Isometric Multi-Shape Matching
Maolin Gao, Zorah Lähner, Johan Thunberg, Daniel Cremers, Florian Bernard
TL;DR
The paper addresses the problem of extracting cycle-consistent isometric correspondences across a collection of 3D shapes by introducing a unified universe-based formulation that couples shape-to-universe permutations with shape-to-universe functional maps. It proposes IsoMuSh, an efficient alternating-projection algorithm that updates a universe-anchored matching matrix $U$ and a universe-aligned functional map $Q$, with projections onto partial-permutation and orthogonal constraint sets to guarantee cycle-consistency by construction. The approach achieves state-of-the-art performance on standard benchmarks (TOSCA, FAUST, SCAPE), including challenging partial-shape scenarios, while providing convergence guarantees and a detailed complexity analysis.

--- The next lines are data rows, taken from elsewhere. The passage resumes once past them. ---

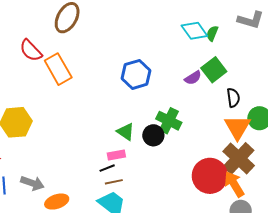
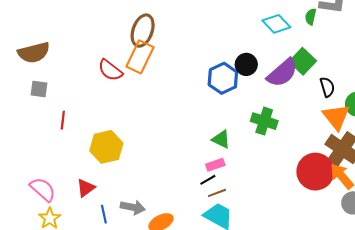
green semicircle: (212, 33) -> (311, 17), moved
orange rectangle: (58, 69) -> (140, 57), moved, turned 64
purple semicircle: (193, 78) -> (282, 73), size x1.8
black circle: (153, 135) -> (246, 64), moved

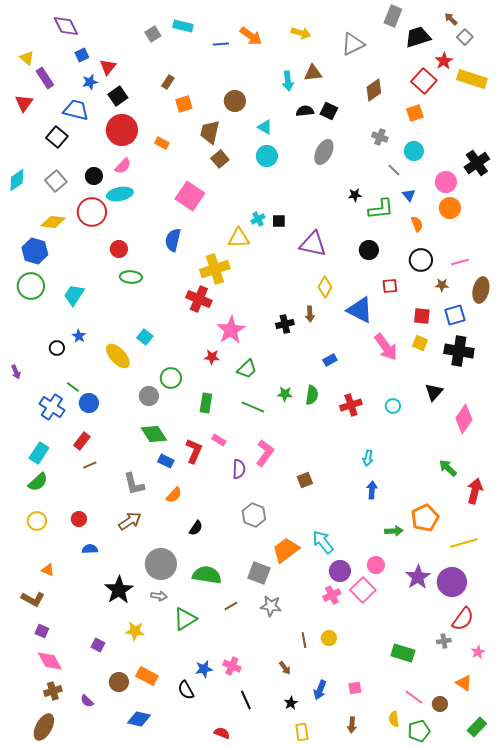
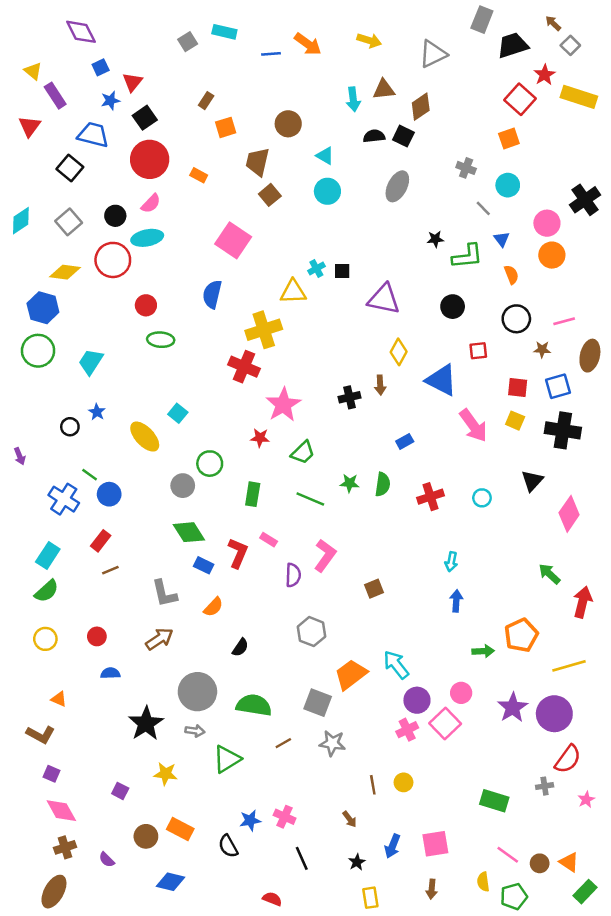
brown diamond: (374, 90) -> (421, 107), moved
orange triangle: (464, 683) -> (569, 862), moved
pink square: (355, 688) -> (435, 844), size x1.6

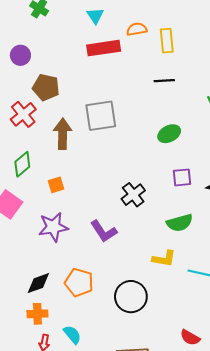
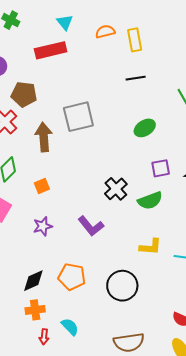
red rectangle: (104, 48) -> (51, 50), moved
green semicircle: (180, 223) -> (150, 201), moved
purple star: (53, 227) -> (43, 226), size x0.7

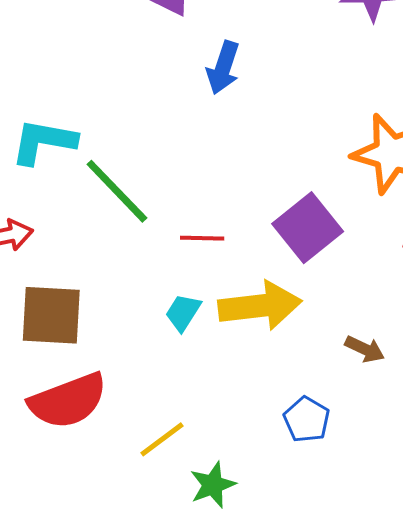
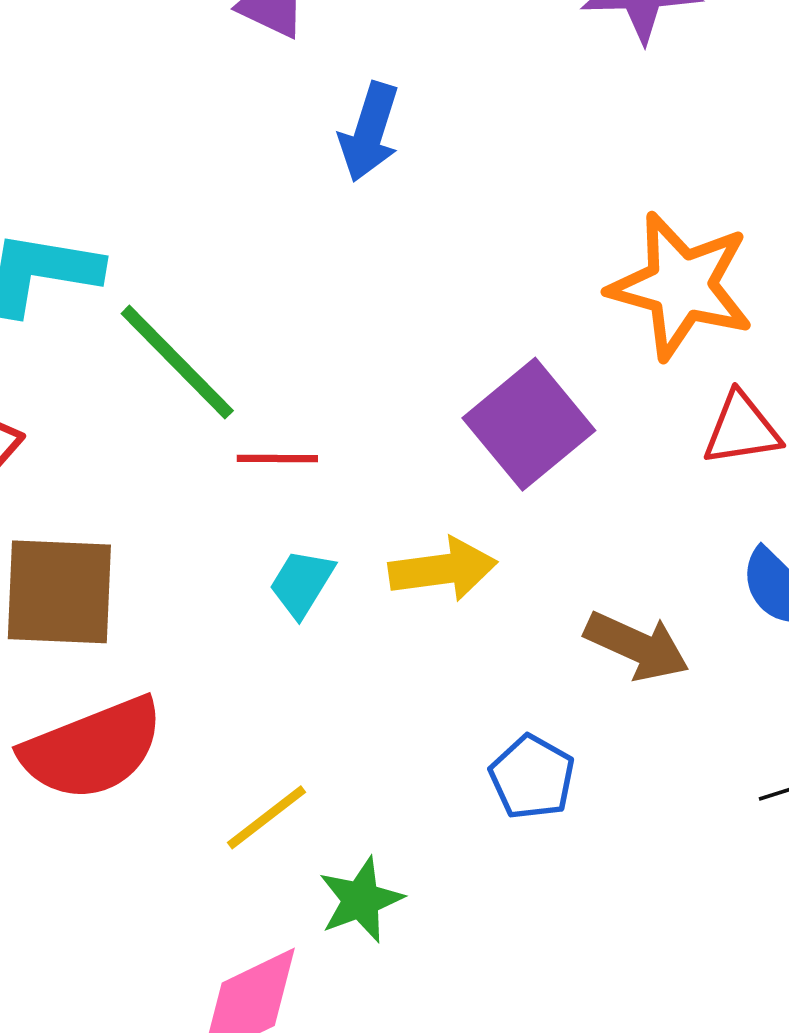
red line: (202, 238) -> (277, 459), moved
yellow arrow: (260, 306) -> (443, 569), size x0.7
brown arrow: (365, 349) -> (637, 646), size x1.4

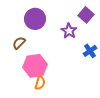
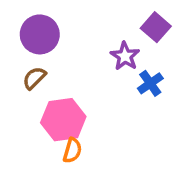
purple circle: (35, 19) -> (40, 34), moved
blue cross: (90, 51) -> (150, 83), moved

This framework enables accurate texture transfer, as well as potential integration with deep learning to construct robust, scalable isometric shape collections for applications in 3D reconstruction and analysis.
Abstract
Finding correspondences between shapes is a fundamental problem in computer vision and graphics, which is relevant for many applications, including 3D reconstruction, object tracking, and style transfer. The vast majority of correspondence methods aim to find a solution between pairs of shapes, even if multiple instances of the same class are available. While isometries are often studied in shape correspondence problems, they have not been considered explicitly in the multi-matching setting. This paper closes this gap by proposing a novel optimisation formulation for isometric multi-shape matching. We present a suitable optimisation algorithm for solving our formulation and provide a convergence and complexity analysis. Our algorithm obtains multi-matchings that are by construction provably cycle-consistent. We demonstrate the superior performance of our method on various datasets and set the new state-of-the-art in isometric multi-shape matching.